Достоевский над бездной безумия (Лебедев, Кузнецов) - страница 106

«Тяжело тебе, женщина», – так понимает Митя Карамазов Катерину Ивановну. «О, я несчастна! Таков мой... ужасный, несчастный характер!» – признается она сама, раздираемая ненавистью к Грушеньке, любовью-ненавистью к Мите, странной любовью к Ивану, неспособностью ни чувствами, ни поступками проявить свою любовь.

Попробуем разобраться в ее чувствах. Казалось бы, Митю она любит только как человека, «за его сердце». «Исступленно и торопливо» говорит она, придя в тюрьму: «Я... пришла... сказать тебе, что ты мой... что безумно люблю тебя... и любила тебя, что ты сердцем великодушен!.. Любовь прошла, Митя!.. но дорого до боли мне то, что прошло. Это узнай навек... И ты теперь любишь другую, и я другого люблю, а все-таки тебя вечно буду любить, а ты меня... люби меня, всю твою жизнь люби...» (15; 187–188). Но достаточно ей представить, как Митя убежит с ее соперницей, Грушенькой, и уже она «озлилась» не только на Митю, но и на Ивана, сказавшего ей об этом.

Особенно показательны алогичность и бесконтрольность ее эмоций-мыслей по отношению к Ивану. Поняв, что Иван, даже ревнуя ее (подозревая, что она любит Митю), не оставил мысли спасти брата и ей же самой доверил дело спасения, Катерина Ивановна «...хотела было упасть к ногам его в благоговении», но, как подумала «вдруг, что он сочтет это только лишь за радость мою, что спасаю Митю (а он бы непременно это подумал)», «опять раздражилась и вместо того, чтобы целовать его ноги, сделала опять ему сцену!» (15; 180–181).

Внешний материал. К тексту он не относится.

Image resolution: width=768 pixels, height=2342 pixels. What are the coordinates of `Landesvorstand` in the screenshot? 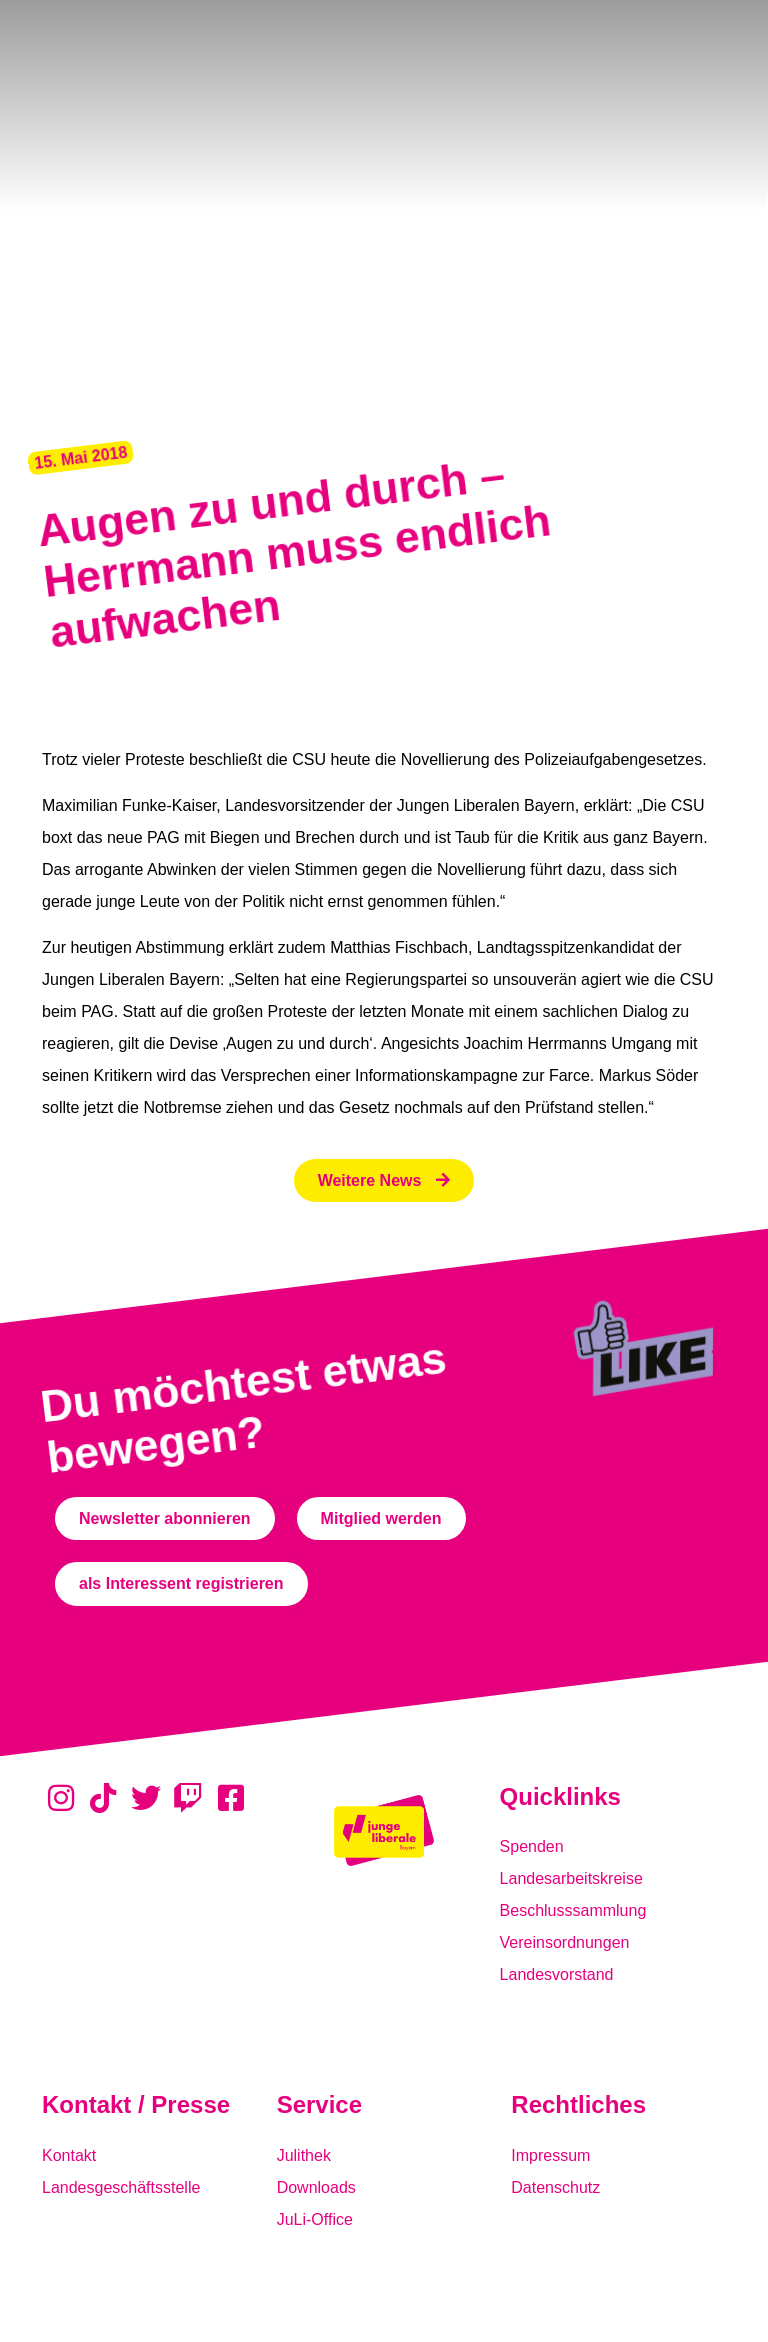 It's located at (557, 1974).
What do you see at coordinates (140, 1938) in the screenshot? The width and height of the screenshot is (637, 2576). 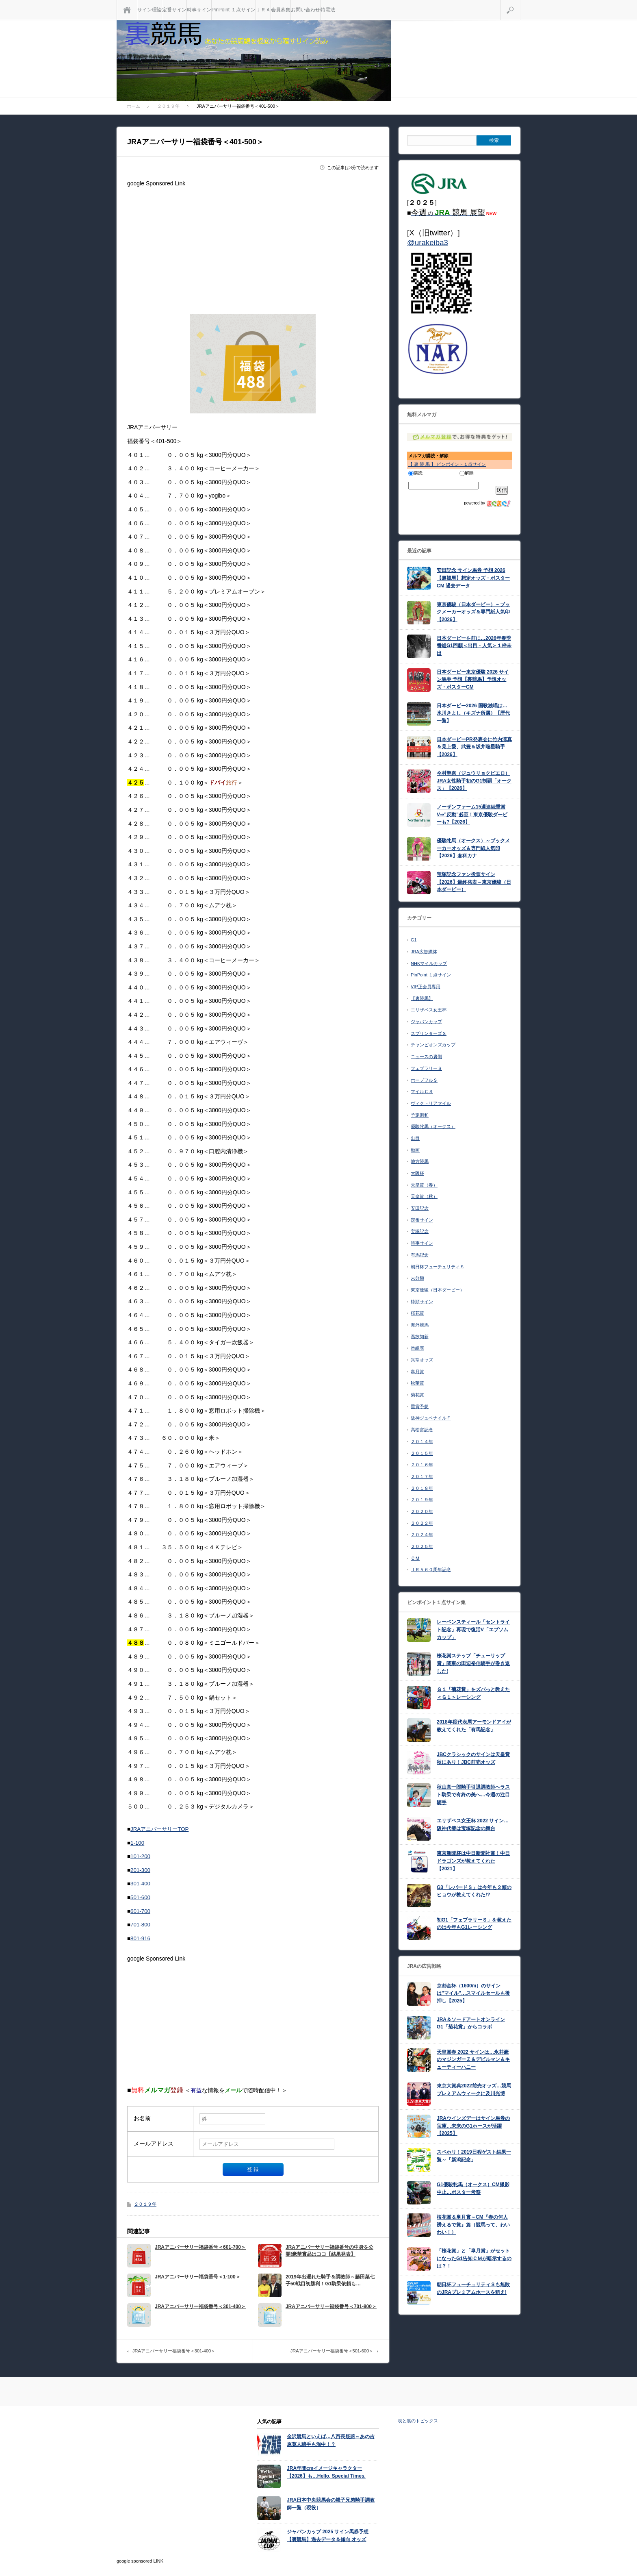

Ее непоследовательность проявляется и в отношениях с Митей. Пытаясь разобраться в логике своего рокового выступления на суде, ложно обвинившего Митю, Катерина Ивановна «почти бессмысленно» говорит: «И тогда не верила! Никогда не верила! Ненавидела тебя и вдруг себя уверила, вот на тот миг... Когда показывала... верила... а когда кончила показывать, тотчас опять перестала верить...» (15; 188). И она права, когда говорит, отчаявшись справиться с собой: «Вы еще увидите; я сделаю, я доведу-таки до того, что и он (Иван. – Авт.)бросит меня для другой, с которой легче живется, как Дмитрий, но тогда... уже я не перенесу, я убью себя!» Болезненны ее эмоции в ссоре с Иваном, когда ее «до того захватил гнев за ненавистный, презрительный взгляд, которым он вдруг поглядел», что она вдруг закричала: «это он, он один уверил меня, что брат его Дмитрий убийца!» Самообвинения ее («Я нарочно наклеветала, чтоб еще раз уязвить его, он же никогда не уверял меня, что брат – убийца... я сама уверяла его!.. всему причиною мое бешенство... Я всему причиною, я одна виновата!»– 15; 181) также глубоко болезненны.